CVE-2025-22128: 
Linux Kernel vulnerability analysis and mitigation

A vulnerability in the Linux kernel was discovered and documented as CVE-2025-22128, specifically affecting the wifi ath12k driver's IRQ handling. The issue was disclosed on April 16, 2025, and involves improper cleanup of IRQ affinity hints during error handling in the ath12k PCI driver (NVD Database).

The vulnerability occurs when a shared IRQ is used by the driver due to platform limitations. The IRQ affinity hint is set after allocating IRQ vectors in ath12kpcimsi_alloc(), but if IRQ allocation fails, the affinity hint isn't properly cleared before freeing the IRQ. This results in a warning from the IRQ core when it expects the affinity hint to be cleared. The issue has been assigned a CVSS v3.1 base score of 5.5 with a vector string of CVSS:3.1/AV:L/AC:L/PR:L/UI:N/S:U/C:N/I:N/A:H (Red Hat XML).
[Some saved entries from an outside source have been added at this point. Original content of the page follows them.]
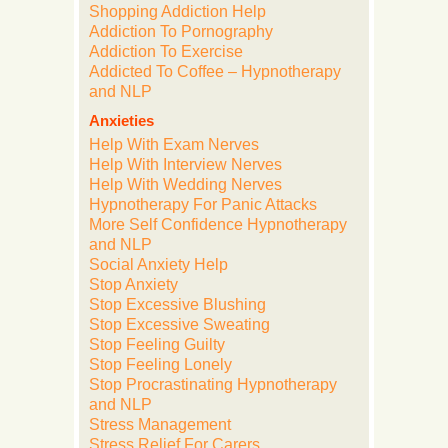
Shopping Addiction Help
Addiction To Pornography
Addiction To Exercise
Addicted To Coffee – Hypnotherapy
and NLP
Anxieties
Help With Exam Nerves
Help With Interview Nerves
Help With Wedding Nerves
Hypnotherapy For Panic Attacks
More Self Confidence Hypnotherapy
and NLP
Social Anxiety Help
Stop Anxiety
Stop Excessive Blushing
Stop Excessive Sweating
Stop Feeling Guilty
Stop Feeling Lonely
Stop Procrastinating Hypnotherapy
and NLP
Stress Management
Stress Relief For Carers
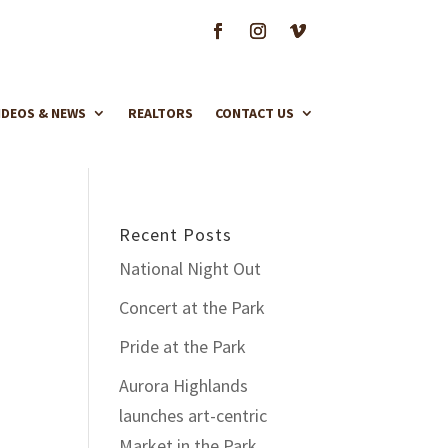
IDEOS & NEWS
REALTORS
CONTACT US
Recent Posts
National Night Out
Concert at the Park
Pride at the Park
Aurora Highlands
launches art-centric
Market in the Park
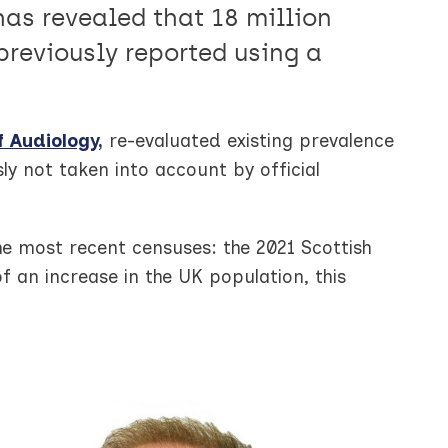
as revealed that 18 million
previously reported using a
f Audiology,
re-evaluated existing prevalence
ly not taken into account by official
e most recent censuses: the 2021 Scottish
an increase in the UK population, this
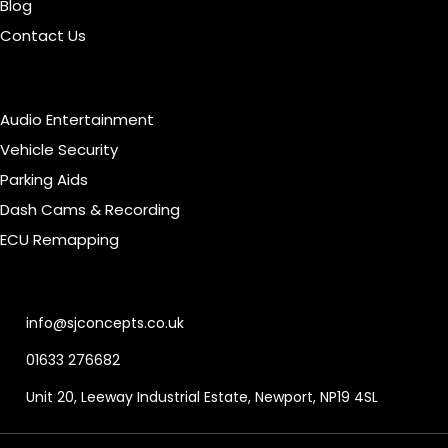
Blog
Contact Us
Our Services
Audio Entertainment
Vehicle Security
Parking Aids
Dash Cams & Recording
ECU Remapping
Contact Info
info@sjconcepts.co.uk
01633 276682
Unit 20, Leeway Industrial Estate, Newport, NP19 4SL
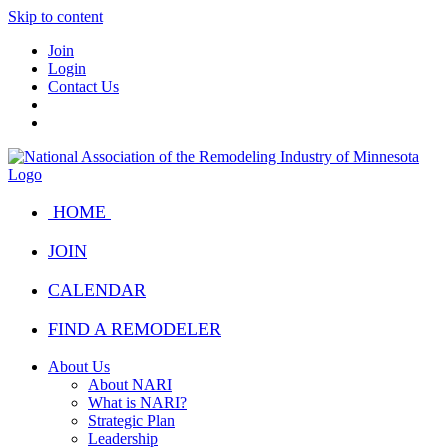
Skip to content
Join
Login
Contact Us
HOME
JOIN
CALENDAR
FIND A REMODELER
About Us
About NARI
What is NARI?
Strategic Plan
Leadership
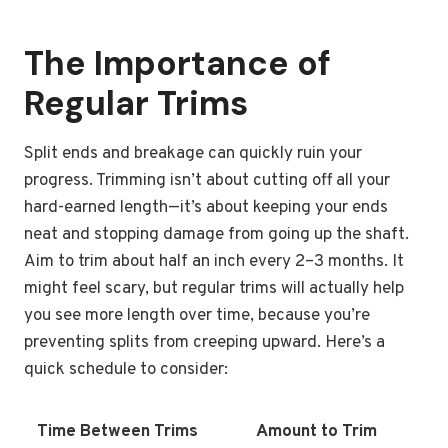
The Importance of
Regular Trims
Split ends and breakage can quickly ruin your
progress. Trimming isn’t about cutting off all your
hard-earned length—it’s about keeping your ends
neat and stopping damage from going up the shaft.
Aim to trim about half an inch every 2–3 months. It
might feel scary, but regular trims will actually help
you see more length over time, because you’re
preventing splits from creeping upward. Here’s a
quick schedule to consider:
Time Between Trims
Amount to Trim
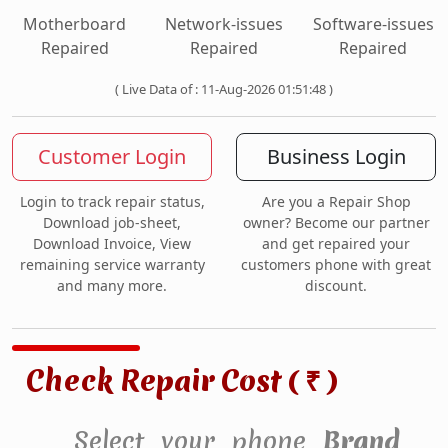
Motherboard
Network-issues
Software-issues
Repaired
Repaired
Repaired
( Live Data of : 11-Aug-2026 01:51:48 )
Customer Login
Business Login
Login to track repair status,
Are you a Repair Shop
Download job-sheet,
owner? Become our partner
Download Invoice, View
and get repaired your
remaining service warranty
customers phone with great
and many more.
discount.
Check Repair Cost (
)
₹
Select your phone
Brand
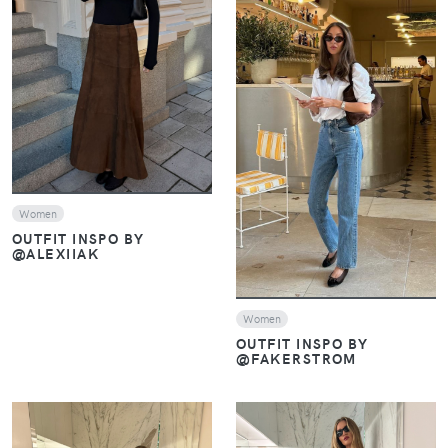
VIEW
VIEW
Women
OUTFIT INSPO BY
@ALEXIIAK
Women
OUTFIT INSPO BY
@FAKERSTROM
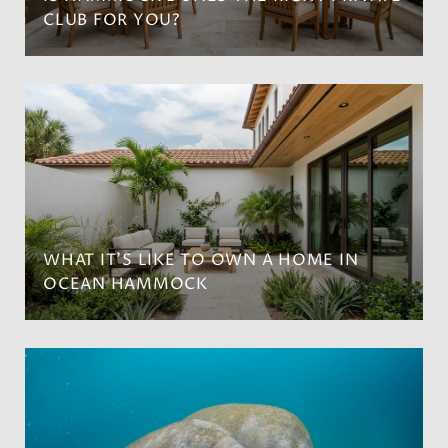
CLUB FOR YOU?
WHAT IT’S LIKE TO OWN A HOME IN
OCEAN HAMMOCK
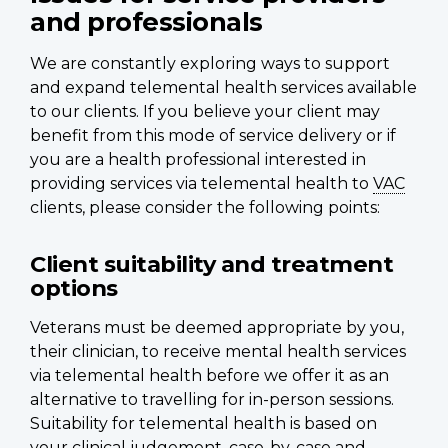
and professionals
We are constantly exploring ways to support
and expand telemental health services available
to our clients. If you believe your client may
benefit from this mode of service delivery or if
you are a health professional interested in
providing services via telemental health to
VAC
clients, please consider the following points:
Client suitability and treatment
options
Veterans must be deemed appropriate by you,
their clinician, to receive mental health services
via telemental health before we offer it as an
alternative to travelling for in-person sessions.
Suitability for telemental health is based on
your clinical judgement, case-by-case and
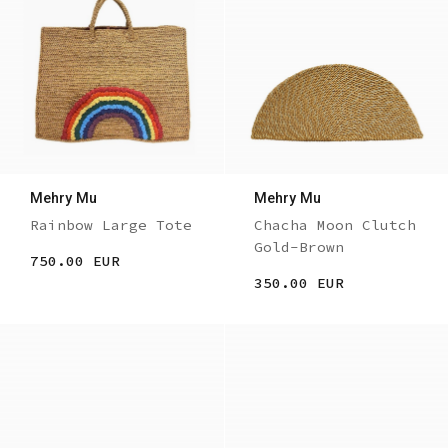
Mehry Mu
Mehry Mu
Rainbow Large Tote
Chacha Moon Clutch
Gold-Brown
750.00 EUR
350.00 EUR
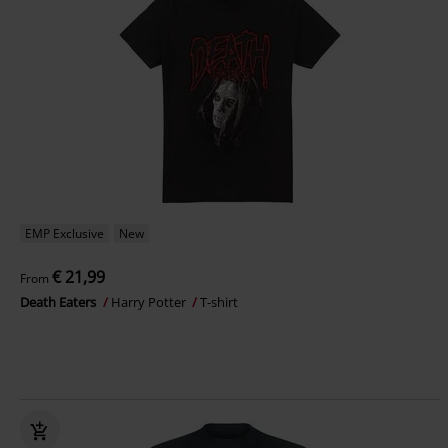
EMP Exclusive
New
€ 21,99
From
Death Eaters
Harry Potter
T-shirt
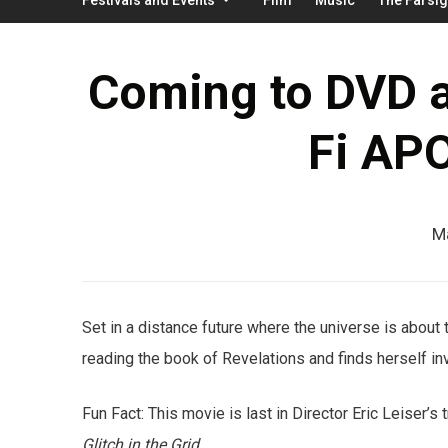
Coming to DVD a
Fi AP
M
Set in a distance future where the universe is about
reading the book of Revelations and finds herself in
Fun Fact: This movie is last in Director Eric Leiser’s
Glitch in the Grid
.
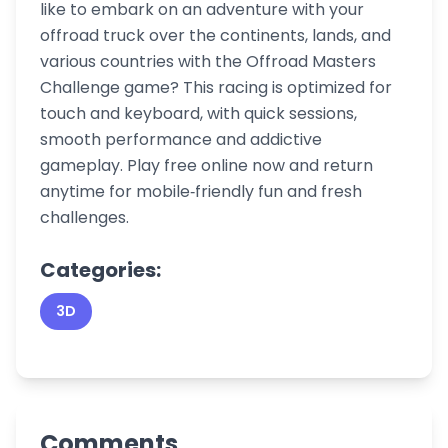
like to embark on an adventure with your
offroad truck over the continents, lands, and
various countries with the Offroad Masters
Challenge game? This racing is optimized for
touch and keyboard, with quick sessions,
smooth performance and addictive
gameplay. Play free online now and return
anytime for mobile‑friendly fun and fresh
challenges.
Categories:
3D
Comments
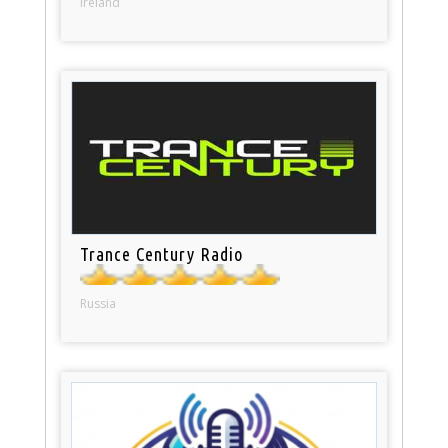
Ireland
Trance Century Radio
Russia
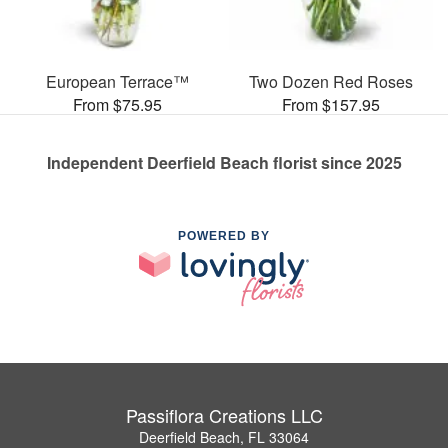
European Terrace™
Two Dozen Red Roses
From $75.95
From $157.95
Independent Deerfield Beach florist since 2025
POWERED BY
Passiflora Creations LLC
Deerfield Beach, FL 33064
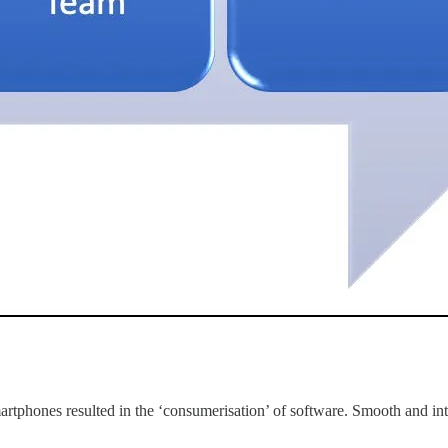
rtphones resulted in the ‘consumerisation’ of software. Smooth and intui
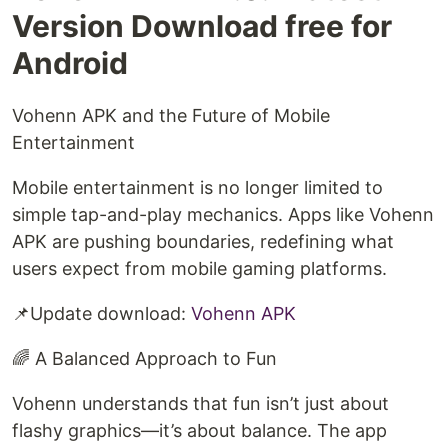
Version Download free for
Android
Vohenn APK and the Future of Mobile
Entertainment
Mobile entertainment is no longer limited to
simple tap-and-play mechanics. Apps like Vohenn
APK are pushing boundaries, redefining what
users expect from mobile gaming platforms.
📌Update download:
Vohenn APK
🌈 A Balanced Approach to Fun
Vohenn understands that fun isn’t just about
flashy graphics—it’s about balance. The app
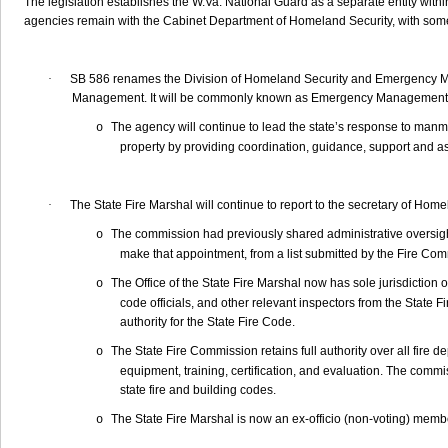
The legislation establishes the W.Va. National Guard as a separate entity wi
agencies remain with the Cabinet Department of Homeland Security, with som
·
SB 586 renames the Division of Homeland Security and Emergency 
Management. It will be commonly known as Emergency Management
The agency will continue to lead the state’s response to manmad
o
property by providing coordination, guidance, support and a
·
The State Fire Marshal will continue to report to the secretary of Hom
The commission had previously shared administrative oversight
o
make that appointment, from a list submitted by the Fire Co
The Office of the State Fire Marshal now has sole jurisdiction o
o
code officials, and other relevant inspectors from the State 
authority for the State Fire Code.
The State Fire Commission retains full authority over all fire de
o
equipment, training, certification, and evaluation. The commis
state fire and building codes.
The State Fire Marshal is now an ex-officio (non-voting) memb
o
The vulnerability has been classified with a Low severity rating. While it primarily affects system stability by triggering kernel warnings, it does not pose significant security risks in terms of confidentiality or integrity. The CVSS scoring indicates potential high impact on availability, but only through local access (Red Hat XML).

The issue has been fixed by clearing the IRQ affinity hint before calling ath12kpcifree_irq() in the error path. Various Linux distributions have responded differently: Debian Bookworm and Bullseye have been marked as 'not affected', while Red Hat Enterprise Linux 9 has deferred the fix for both kernel and kernel-rt packages (Debian Tracker, Red Hat XML).